This article is adapted from AQ’s special report on Guatemala.
Brazilian modernist art seems to be having a moment in Europe. After a blockbuster exhibition of Brazil’s perhaps most popular painter, Tarsila do Amaral, at the Musée du Luxembourg in Paris, the Royal Academy of Arts in London (RA) is currently hosting Brasil! Brasil! The Birth ofModernism, a sprawling show featuring 10 artists from the first half of the 20th century, plus the work of landscape architect Roberto Burle Marx.
The exhibition feels particularly special to the RA’s main curator, Adrian Locke, who has Brazilian heritage. And it shows a side of Brazilian art that has been somewhat overlooked in Europe, often more interested in the country’s contemporary art. For the RA, however, you could say that it’s more like a return, since some of the work on display was featured in a historic exhibition of modernist Brazilian painting at the institution in 1944, the first one to showcase the movement in the U.K.

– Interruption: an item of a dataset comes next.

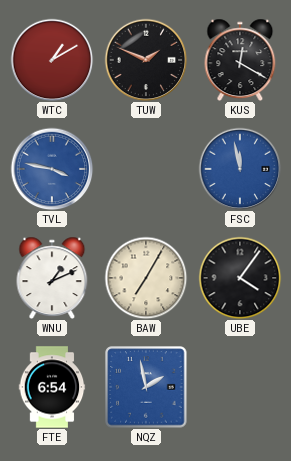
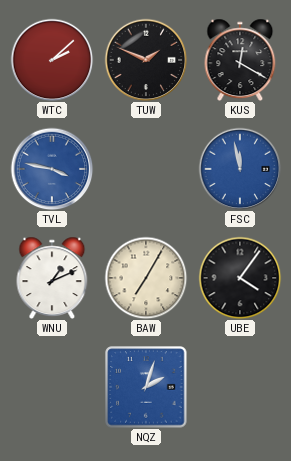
WTC: 1:10 -> 2:08
FTE: 6:54 -> none
NQZ: 1:58 -> 2:03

The exhibition’s more than 130 works range from Amaral’s brash and delightful colors to geometric pieces by Geraldo de Barros. Many artists at the time wanted to avoid taking inspiration only from European or North American art, searching instead for a means of expressing a unique Brazilian identity. That effort went mainstream with the famous Modern Art Week (Semana de Arte Moderna) in São Paulo in 1922, a set of exhibitions by new modernist artists that scandalized the artistic establishment—but that in retrospect helped define Brazil’s modern identity.
Some of the works at RA’s exhibition are well-known, like Candido Portinari’s Lavrador de café. Portinari, known as a chronicler of ordinary Brazilians, depicted workers in a coffee field, laboring under harsh conditions. But the show also offers room for discovery, such as the work of Afro-Brazilian artist Rubem Valentim, a pioneering painter from the northeast city of Salvador, who employs African-influenced symbolism in an unfinished work from 1956.

Among the many highlights of the exhibition are the colorful murals of self-taught artist Alfredo Volpi, and works by the painter, illustrator and engraver known simply as Djanira, who beautifully portrayed of different members of Brazilian society. Her work from Bahia impresses, such as the 1966 Três orixás.
Internationally, it’s a good moment for Brazilian culture: Look at the success of Walter Salles’ Ainda estou aqui (I’m Still Here), a cinematic account of a real-life family devastated by the father’s abduction by the military dictatorship that has proved a global box office hit and won best international film at this year’s Oscars. (In one scene in the film, a Semana de Arte Moderna poster is visible on the bedroom wall of the family’s teenage daughter.)
At home, Brazil is divided politically, and many wish for a return of former President Jair Bolsonaro. Some of Bolsonaro’s supporters do not care for Brazil’s modernist cultural heritage: During an invasion of the country’s presidential palace on January 8, 2023, rioters punctured a large-scale painting by major modernist Emiliano Di Cavalcanti (not featured in the RA’s exhibition), As mulatas, in seven places.
But looking at the striking painting that the curators fittingly chose for the exhibition’s poster, Amaral’s 1928 O Lago, it’s clear the vision of Brazil the modernists sought to portray retains its appeal. This landscape, typical of Amaral’s work at the time, full of curving blue shapes and pink fruit, is a striking embodiment of the sense of optimism then in the air.